Silicon Valley, The Brand
The media has officially declared the end of the world’s love affair with Silicon Valley. With a brand tarnished by sexual harassment, gender bias, data privacy violations and a failure to deliver on its rags-to-riches promise, observers are calling on Silicon Valley to change.
Has the Silicon Valley Brand Moved “From Icon to Joke”?
Perhaps nowhere else has so much wealth been built, so quickly, in pursuit of the American Dream. When Google went public in August 2004, more than 900 employees became instant millionaires. Eight years later, Facebook’s IPO reportedly turned more than 1,000 employees into millionaires.

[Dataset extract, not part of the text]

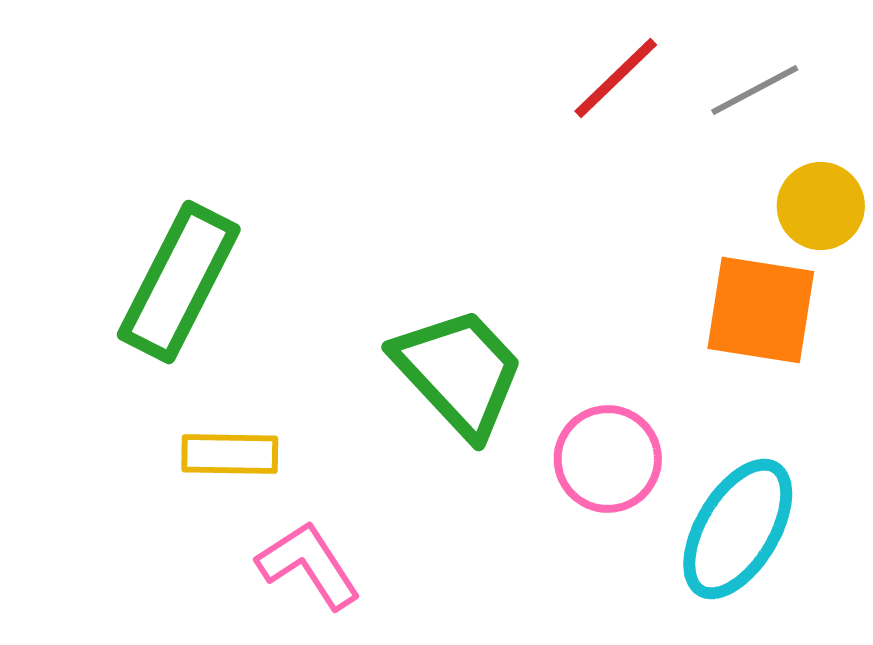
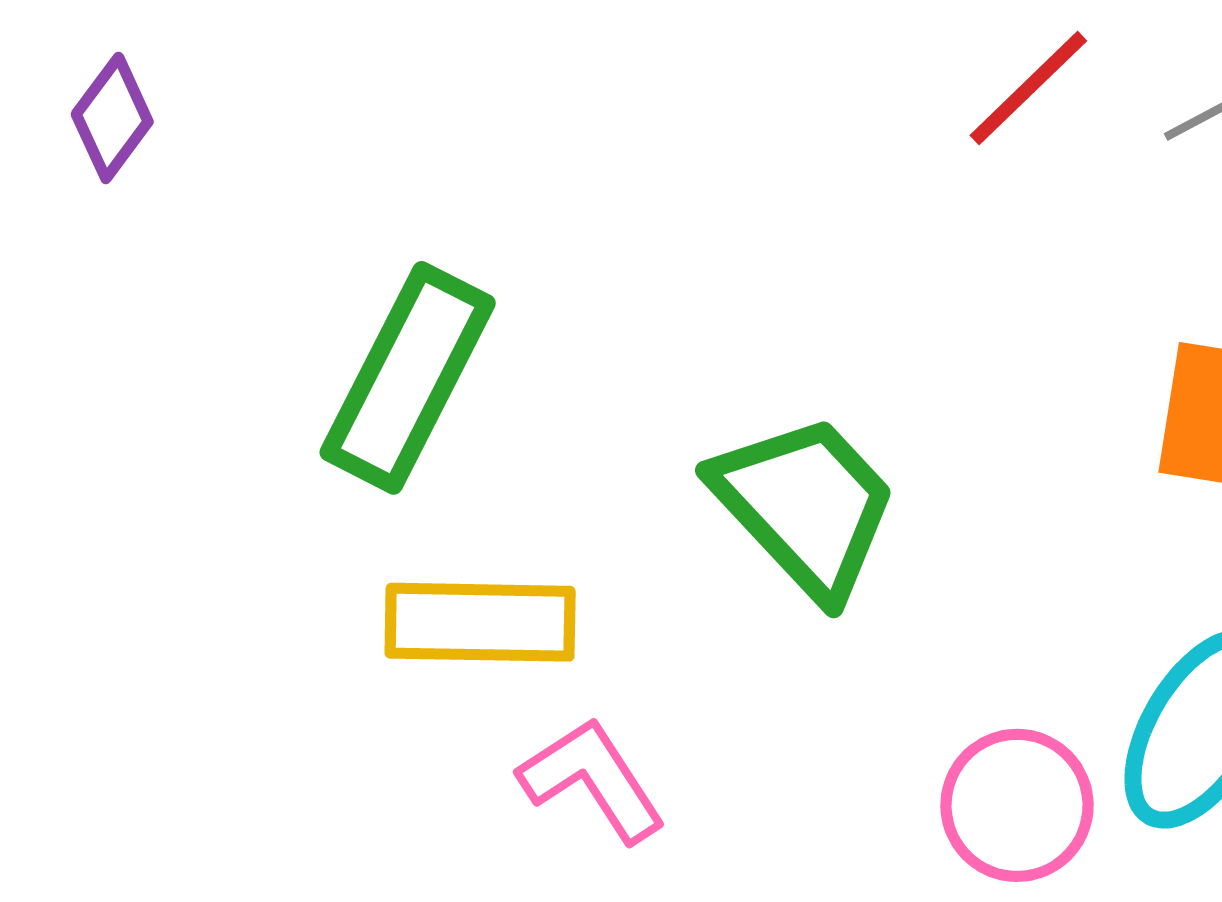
yellow rectangle: (230, 454) -> (480, 622), size x1.4
pink circle: (608, 459) -> (1017, 805), moved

When Forbes ranked the richest people in America in 2017, the largest proportion of the wealthiest 50 had built their wealth there.
From Google Analytics to Facebook messenger, Tesla’s self-driving car and more, Silicon Valley gave birth to uncountable innovations that have changed how the world works and lives. But the greatest product that Silicon Valley ever built was Silicon Valley itself, which “generation after generation reinvests in and propels itself to ever greater levels of efficiency,” author Jason Calacanis explains in his book Angel. [1]
“It was mind-blowing to see Google reach three billion dollars in annual revenue in nine years, until Facebook did the exact same thing, in seven years,” Calacanis wrote. “Facebook watched Google march into dozens of markets and dominate, and then they did it in less time.”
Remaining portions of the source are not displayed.